Records for this task ->
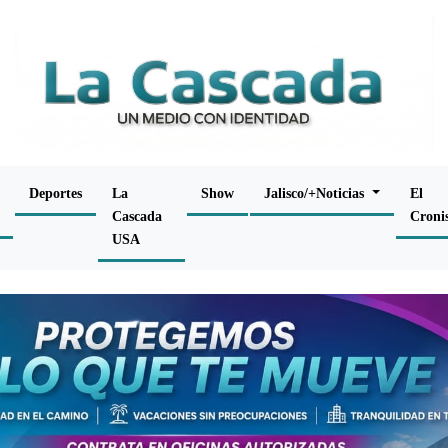
Deportes
La
Show
Jalisco/+Noticias
El
Cascada
Croni
USA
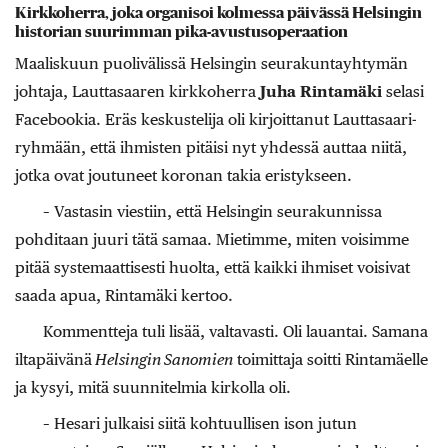
Kirkkoherra, joka organisoi kolmessa päivässä Helsingin
historian suurimman pika-avustusoperaation
Maaliskuun puolivälissä Helsingin seurakuntayhtymän
johtaja, Lauttasaaren kirkkoherra
Juha Rintamäki
selasi
Facebookia. Eräs keskustelija oli kirjoittanut Lauttasaari-
ryhmään, että ihmisten pitäisi nyt yhdessä auttaa niitä,
jotka ovat joutuneet koronan takia eristykseen.
– Vastasin viestiin, että Helsingin seurakunnissa
pohditaan juuri tätä samaa. Mietimme, miten voisimme
pitää systemaattisesti huolta, että kaikki ihmiset voisivat
saada apua, Rintamäki kertoo.
Kommentteja tuli lisää, valtavasti. Oli lauantai. Samana
iltapäivänä
Helsingin Sanomien
toimittaja soitti Rintamäelle
ja kysyi, mitä suunnitelmia kirkolla oli.
– Hesari julkaisi siitä kohtuullisen ison jutun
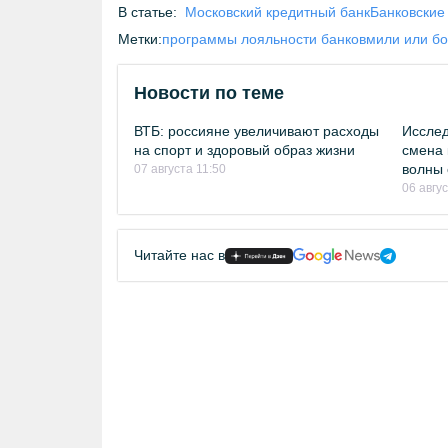
В статье:
Московский кредитный банк
Банковские
Метки:
программы лояльности банков
мили или б
Новости по теме
ВТБ: россияне увеличивают расходы
Исслед
на спорт и здоровый образ жизни
смена 
волны 
07 августа 11:50
06 авгу
Читайте нас в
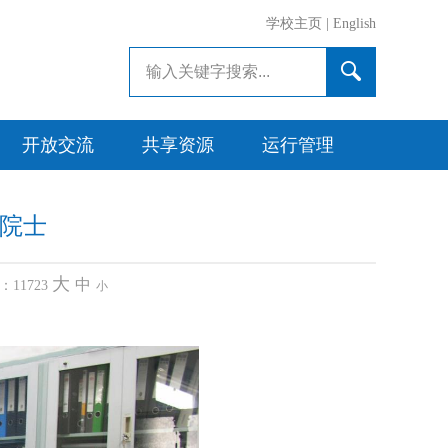
学校主页
|
English
开放交流
共享资源
运行管理
院院士
大
中
数：
11723
小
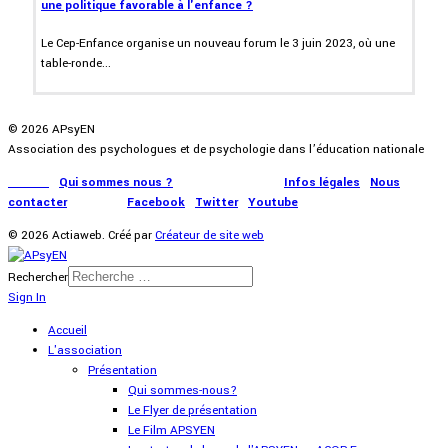
une politique favorable à l'enfance ?
Le Cep-Enfance organise un nouveau forum le 3 juin 2023, où une
table-ronde...
© 2026 APsyEN
Association des psychologues et de psychologie dans l’éducation nationale
Accueil
|
Qui sommes nous ?
|
Communication
|
Infos légales
|
Nous
contacter
|
Presse
|
Facebook
|
Twitter
|
Youtube
© 2026 Actiaweb. Créé par
Créateur de site web
Rechercher
Sign In
Accueil
L'association
Présentation
Qui sommes-nous?
Le Flyer de présentation
Le Film APSYEN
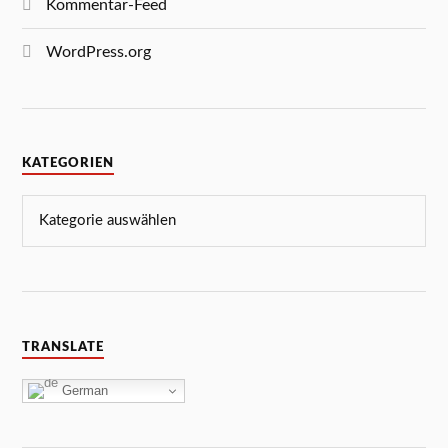
Kommentar-Feed
WordPress.org
KATEGORIEN
TRANSLATE
German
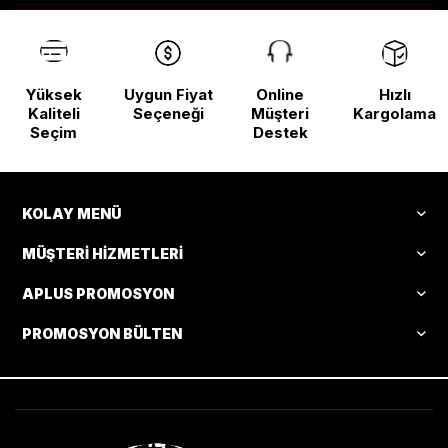
Yüksek
Uygun Fiyat
Online
Hızlı
Kaliteli
Seçeneği
Müşteri
Kargolama
Seçim
Destek
KOLAY MENÜ
MÜŞTERI HIZMETLERI
APLUS PROMOSYON
PROMOSYON BÜLTEN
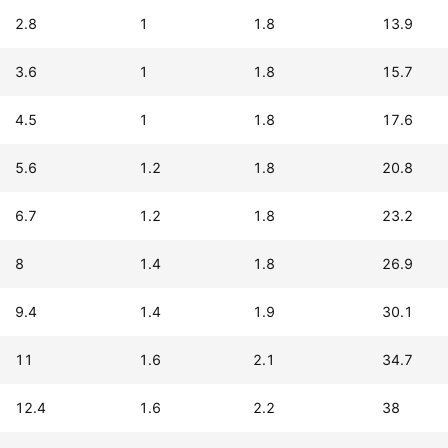
2.8
1
1.8
13.9
3.6
1
1.8
15.7
4.5
1
1.8
17.6
5.6
1.2
1.8
20.8
6.7
1.2
1.8
23.2
8
1.4
1.8
26.9
9.4
1.4
1.9
30.1
11
1.6
2.1
34.7
12.4
1.6
2.2
38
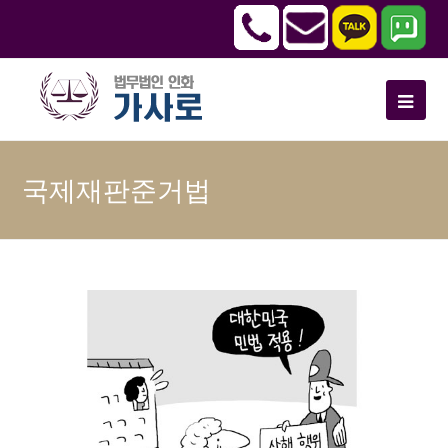
국제재판준거법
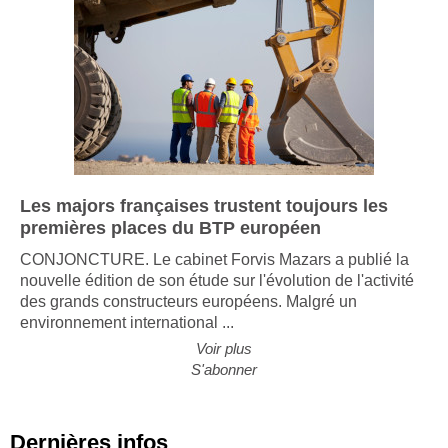
Les majors françaises trustent toujours les
premières places du BTP européen
CONJONCTURE. Le cabinet Forvis Mazars a publié la
nouvelle édition de son étude sur l'évolution de l'activité
des grands constructeurs européens. Malgré un
environnement international ...
Voir plus
S'abonner
Dernières infos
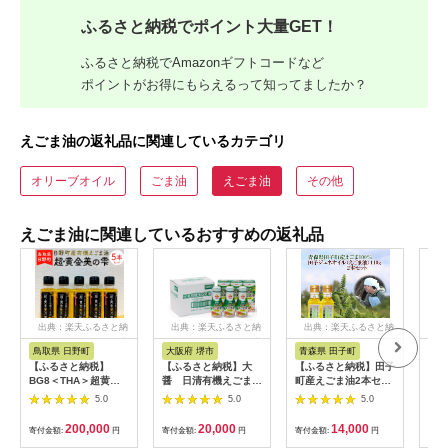
ふるさと納税でポイント大量GET！
ふるさと納税でAmazonギフトコードなど
ポイントがお得にもらえるって知ってましたか？
えごま油の返礼品に関連しているカテゴリ
オリーブオイル
ごま油
えごま油
その他
えごま油に関連しているおすすめの返礼品
出典：楽天ふるさと納
出典：楽天ふるさと納
出典：楽天ふるさと納
出
税
税
税
鳥取県 日野町
大阪府 堺市
青森県 田子町
神
【ふるさと納税】
【ふるさと納税】大
【ふるさと納税】田子
【ふ
BG8＜THA＞超黄金
醤 日清有機えごま油
町産えごま油2本セッ
ま油
美の雫（黒ラベル）5
145g×6本入
ト 食用油/植物油
タイ
5.0
5.0
5.0
本セット（大山ブラン
マニ
ド会）えごま油 鳥取
包タ
200,000
20,000
14,000
寄付金額:
円
寄付金額:
円
寄付金額:
円
寄付
県日野町 斎藤 有機 え
【1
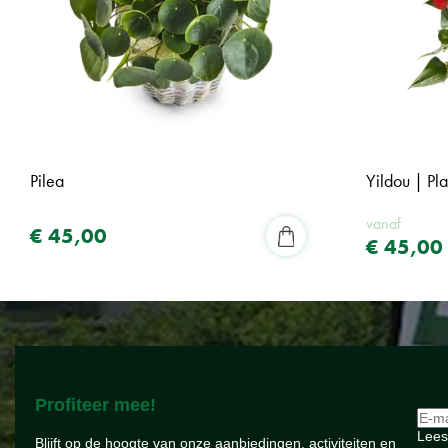
Pilea
Yildou | Pl
vanaf
€
45
,
00
€
45
,
00
Profiteer mee!
Lees
Blijft op de hoogte van onze aanbiedingen, activiteiten en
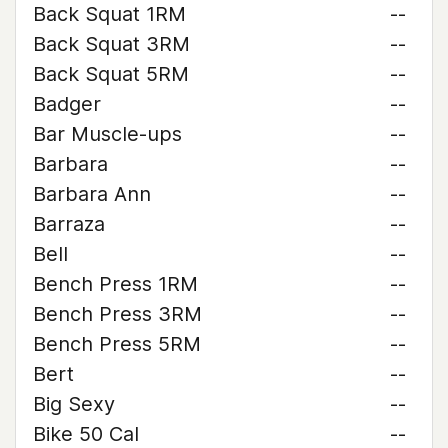
Back Squat 1RM
--
Back Squat 3RM
--
Back Squat 5RM
--
Badger
--
Bar Muscle-ups
--
Barbara
--
Barbara Ann
--
Barraza
--
Bell
--
Bench Press 1RM
--
Bench Press 3RM
--
Bench Press 5RM
--
Bert
--
Big Sexy
--
Bike 50 Cal
--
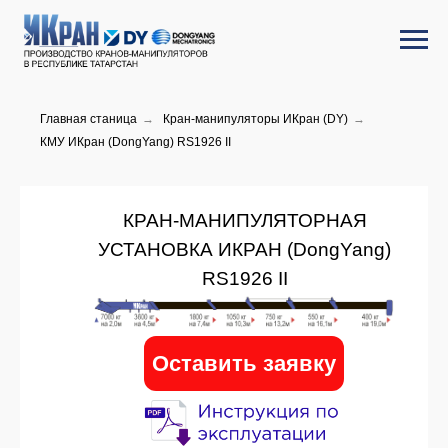
Главная станица
→
Кран-манипуляторы ИКран (DY)
→
КМУ ИКран (DongYang) RS1926 II
КРАН-МАНИПУЛЯТОРНАЯ
УСТАНОВКА ИКРАН (DongYang)
RS1926 II
Оставить заявку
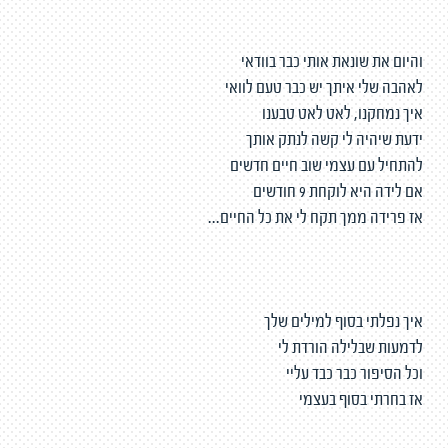
והיום את שונאת אותי כבר בוודאי
לאהבה שלי איתך יש כבר טעם לוואי
איך נמחקנו, לאט לאט טבענו
ידעת שיהיה לי קשה לנתק אותך
להתחיל עם עצמי שוב חיים חדשים
אם לידה היא לוקחת 9 חודשים
אז פרידה ממך תקח לי את כל החיים...
איך נפלתי בסוף למילים שלך
לדמעות שבלילה הורדת לי
וכל הסיפור כבר כבד עליי
אז בחרתי בסוף בעצמי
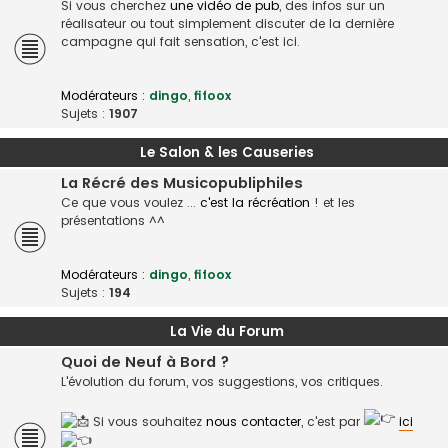
Si vous cherchez
une vidéo de pub
, des infos sur un
réalisateur ou tout simplement discuter de la dernière
campagne qui fait sensation, c'est ici.
Modérateurs :
dingo
,
fifoox
Sujets :
1907
Le Salon & les Causeries
La Récré des Musicopubliphiles
Ce que vous voulez ...
c'est la récréation
! et les
présentations ^^
Modérateurs :
dingo
,
fifoox
Sujets :
194
La Vie du Forum
Quoi de Neuf à Bord ?
L'évolution du forum, vos suggestions, vos critiques.
Si vous souhaitez
nous contacter
, c'est par
ici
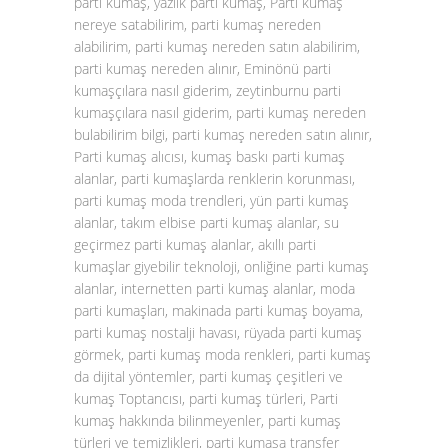
parti kumaş, yazlık parti kumaş, Parti kumaş
nereye satabilirim, parti kumaş nereden
alabilirim, parti kumaş nereden satın alabilirim,
parti kumaş nereden alınır, Eminönü parti
kumaşçılara nasıl giderim, zeytinburnu parti
kumaşçılara nasıl giderim, parti kumaş nereden
bulabilirim bilgi, parti kumaş nereden satın alınır,
Parti kumaş alıcısı, kumaş baskı parti kumaş
alanlar, parti kumaşlarda renklerin korunması,
parti kumaş moda trendleri, yün parti kumaş
alanlar, takım elbise parti kumaş alanlar, su
geçirmez parti kumaş alanlar, akıllı parti
kumaşlar giyebilir teknoloji, onliğine parti kumaş
alanlar, internetten parti kumaş alanlar, moda
parti kumaşları, makinada parti kumaş boyama,
parti kumaş nostalji havası, rüyada parti kumaş
görmek, parti kumaş moda renkleri, parti kumaş
da dijital yöntemler, parti kumaş çeşitleri ve
kumaş Toptancısı, parti kumaş türleri, Parti
kumaş hakkında bilinmeyenler, parti kumaş
türleri ve temizlikleri, parti kumaşa transfer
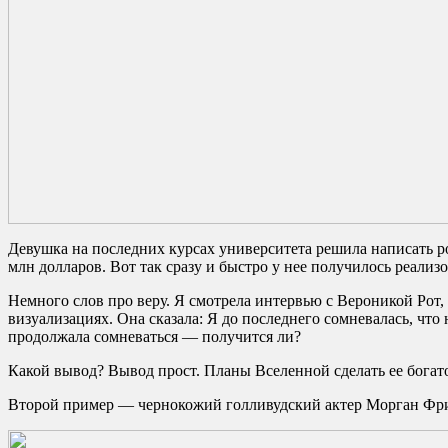
Девушка на последних курсах университета решила написать ро
млн долларов. Вот так сразу и быстро у нее получилось реализо
Немного слов про веру. Я смотрела интервью с Вероникой Рот,
визуализациях. Она сказала: Я до последнего сомневалась, что
продолжала сомневаться — получится ли?
Какой вывод? Вывод прост. Планы Вселенной сделать ее богато
Второй пример — чернокожий голливудский актер Морган Фр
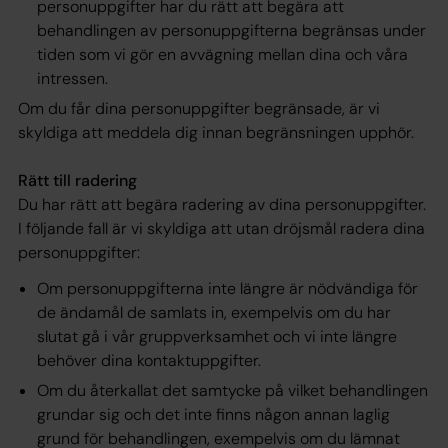
personuppgifter har du rätt att begära att
behandlingen av personuppgifterna begränsas under
tiden som vi gör en avvägning mellan dina och våra
intressen.
Om du får dina personuppgifter begränsade, är vi
skyldiga att meddela dig innan begränsningen upphör.
Rätt till radering
Du har rätt att begära radering av dina personuppgifter.
I följande fall är vi skyldiga att utan dröjsmål radera dina
personuppgifter:
Om personuppgifterna inte längre är nödvändiga för
de ändamål de samlats in, exempelvis om du har
slutat gå i vår gruppverksamhet och vi inte längre
behöver dina kontaktuppgifter.
Om du återkallat det samtycke på vilket behandlingen
grundar sig och det inte finns någon annan laglig
grund för behandlingen, exempelvis om du lämnat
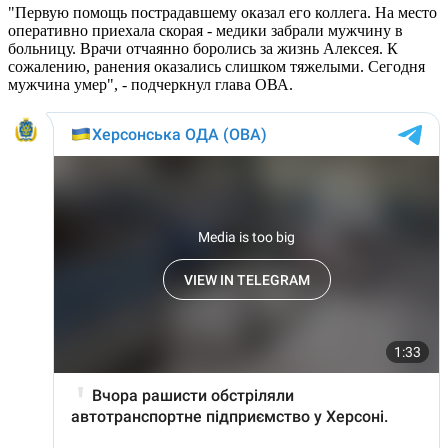
"Первую помощь пострадавшему оказал его коллега. На место
оперативно приехала скорая - медики забрали мужчину в
больницу. Врачи отчаянно боролись за жизнь Алексея. К
сожалению, ранения оказались слишком тяжелыми. Сегодня
мужчина умер", - подчеркнул глава ОВА.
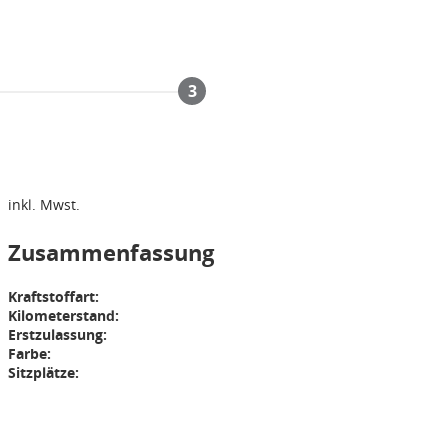
3
inkl. Mwst.
Zusammenfassung
Kraftstoffart:
Kilometerstand:
Erstzulassung:
Farbe:
Sitzplätze:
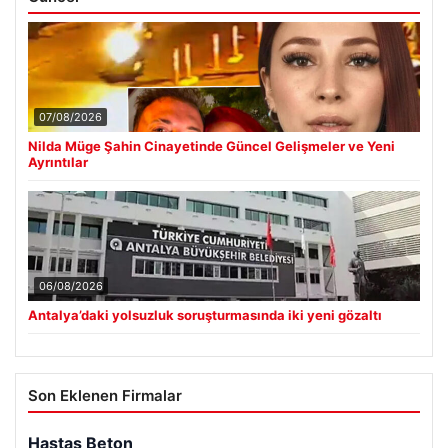
07/08/2026
Nilda Müge Şahin Cinayetinde Güncel Gelişmeler ve Yeni
Ayrıntılar
06/08/2026
Antalya’daki yolsuzluk soruşturmasında iki yeni gözaltı
Son Eklenen Firmalar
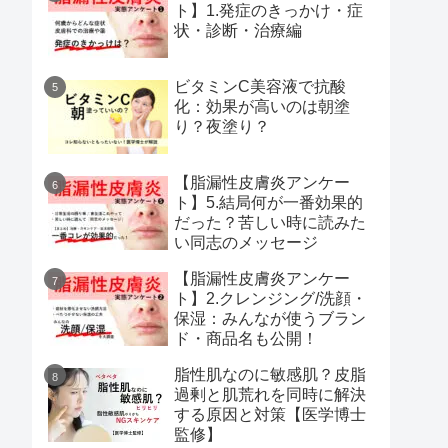
ト】1.発症のきっかけ・症
状・診断・治療編
ビタミンC美容液で抗酸
化：効果が高いのは朝塗
り？夜塗り？
【脂漏性皮膚炎アンケー
ト】5.結局何が一番効果的
だった？苦しい時に読みた
い同志のメッセージ
【脂漏性皮膚炎アンケー
ト】2.クレンジング/洗顔・
保湿：みんなが使うブラン
ド・商品名も公開！
脂性肌なのに敏感肌？皮脂
過剰と肌荒れを同時に解決
する原因と対策【医学博士
監修】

What is needed ->
The response should hold only an exact retyping of the lines from the beginning of the data through the line containing "Juha Rintamäki", both ends kept, pictures omitted.

Result below ->
Deportes
La
Show
Jalisco/+Noticias
El
Cascada
Croni
USA
Kirkkoherra, joka organisoi kolmessa päivässä Helsingin
historian suurimman pika-avustusoperaation
Maaliskuun puolivälissä Helsingin seurakuntayhtymän
johtaja, Lauttasaaren kirkkoherra
Juha Rintamäki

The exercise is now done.